バーの店長、ヤクザの親分、桃子に執心だった常連、恋人など、次から次へと浮かび上がってくる容疑者。どいつもこいつも怪しい人物ばかりだが、みんな意外とアリバイがあって容疑者候補からははずれていく。きちんと捜査していれば……だけどね! ちなみに、神宮寺以外の登場人物は、新宿周辺や新宿に関連した名字になっていたり。
御苑洋子:新宿御苑
熊野参造:十二社熊野神社(新宿総鎮守)
高田桃子(被害者):高田馬場
大塚恵子(桃子の同僚):新宿区上落合周辺の旧町名(山手線の駅名とは違う)
代々木一(バー・イーストの店長):代々木
風林豪造(明治組組長):歌舞伎町風林会館
柏木大介(桃子を気に入っていた資産家):北新宿周辺の旧町名
花園町子:花園神社
角筈一郎:西新宿から歌舞伎町にかけての旧町名
西口(K大学にいる学生):新宿西口
伊勢警官:新宿伊勢丹
大久保(公園管理人):大久保
ホテル従業員の中野、阿佐ヶ谷は新宿関連ではないけど地名由来(中野区の地名)。フロントの京だけは由来がよくわからないけど、もしかして京王ホテルなのかな?

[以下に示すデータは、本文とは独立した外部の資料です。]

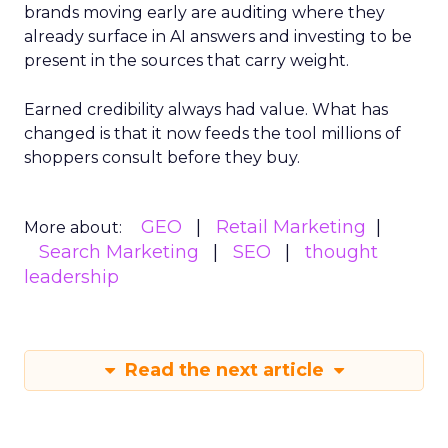
brands moving early are auditing where they
already surface in AI answers and investing to be
present in the sources that carry weight.
Earned credibility always had value. What has
changed is that it now feeds the tool millions of
shoppers consult before they buy.
GEO
Retail Marketing
More about:
Search Marketing
SEO
thought
leadership
Read the next article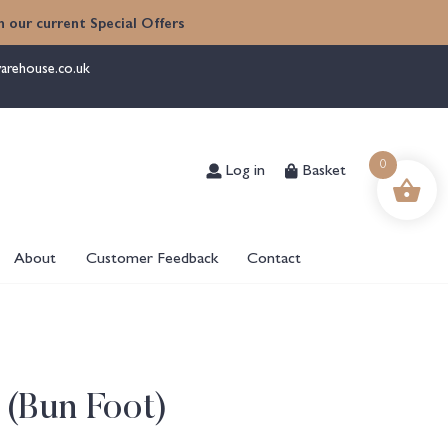
 our current Special Offers
arehouse.co.uk
Log in
Basket
0
About
Customer Feedback
Contact
 (Bun Foot)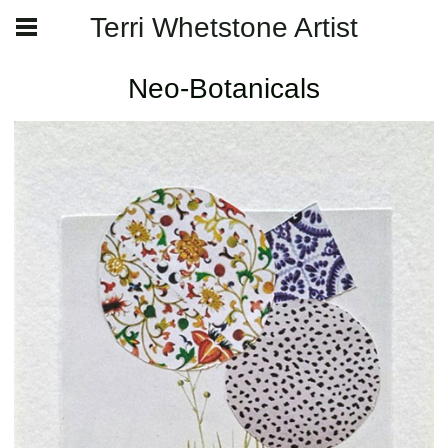
Terri Whetstone Artist
Neo-Botanicals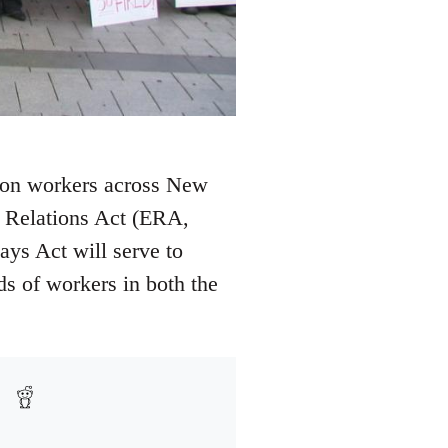
 on workers across New
t Relations Act (ERA,
ys Act will serve to
ds of workers in both the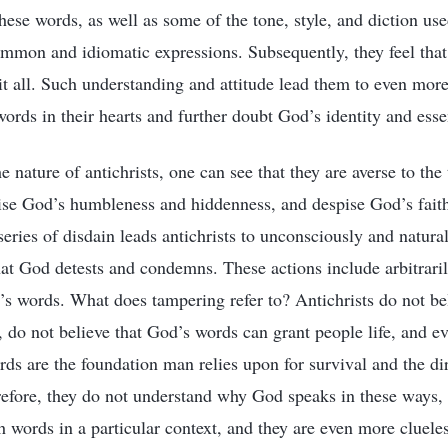
these words, as well as some of the tone, style, and diction use
mmon and idiomatic expressions. Subsequently, they feel that 
it all. Such understanding and attitude lead them to even more
ords in their hearts and further doubt God’s identity and esse
e nature of antichrists, one can see that they are averse to the 
pise God’s humbleness and hiddenness, and despise God’s faith
series of disdain leads antichrists to unconsciously and natura
hat God detests and condemns. These actions include arbitrari
’s words. What does tampering refer to? Antichrists do not bel
, do not believe that God’s words can grant people life, and ev
rds are the foundation man relies upon for survival and the di
refore, they do not understand why God speaks in these ways,
words in a particular context, and they are even more cluel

証言と供述のちょっとした矛盾点から事件は一気に進展。事件とは無関係だと思われた人物が一気に重要参考人へと変貌するのは、まるで2時間サスペンスドラマを見ているかのよう。最後は証言を集めて犯人を熊野警部に告発すれば、見事エンディング。そして、伝説のトリックが供述される……。
利害が一致した2人の共謀によって桃子が殺害されたことがわかるものの、「開放された空間での密室殺人」という難解な事件をトンデモトリックで実行したことまで白状しはじめ、ツッコミがとまらなくなる。というか、本当にこのトリックでいけると思ったのか開発スタッフ! このトリックのせいで、黎明期独特の少し荒い作りのアドベンチャーゲームでしかなかった本作は「伝説のトリックが展開されるバカゲー」として後世に名を轟かせることになってしまった……。まぁあまりにもあまりなトリックだったせいで、リメイク版(『探偵 神宮寺三郎DS いにしえの記憶』やアプリ版など)では真犯人やトリックが変更されることになるんだけど、それはまた別のお話。
それはともかくとして、新宿一帯に土地を持つ資産家の遺産が5億というのは時代を感じるね。発売当時はちょうどバブル景気が始まったばかりで、シナリオが書かれたと思われる86年は土地高騰はそこまでではなかったのだ。もし、発売が1年遅れたとしたら、代々木が残した遺産額は10倍以上になってたかも。
顎がかくーんとなるトリックはともかくとして、終始ハードボイルドな雰囲気漂う作風は一定の支持を集め、プラットフォームの変更や休止期間を経て現在もシリーズが続いているというのは見事としかいいようがない。リメイク版が発売しているものの、オリジナル版もWiiのバーチャルコンソールやPSのゲームアーカイブ(『アーリーコレクション』として)でプレイできるのはうれしい限り。というか、ディスクシステムは実機が用意しにくいんだよね……。ハードウェア(ディスクシステム)もだけど、ディスクカードが死んでる可能性があるんだよね。意外と弱いんだ、あのメディア。
久しぶりということで、今回は短め! 次回はそこそこがっつりやりたいところだね! 意図せずに連続で殺人事件モノを扱ってしまったので、シューティングとかアクションとか、そういうのでもいいなぁ。たとえば、移植されたメディアごとに意外と違が存在する「あのゲーム」とかね。あるいは長くなるけどRPGとか……。それともさくっと更新するために、黎明期の名作ゲームにするか。夢だけは広がる。更新は遅れる。どっとはらい。とっぴんぱらりのぷう。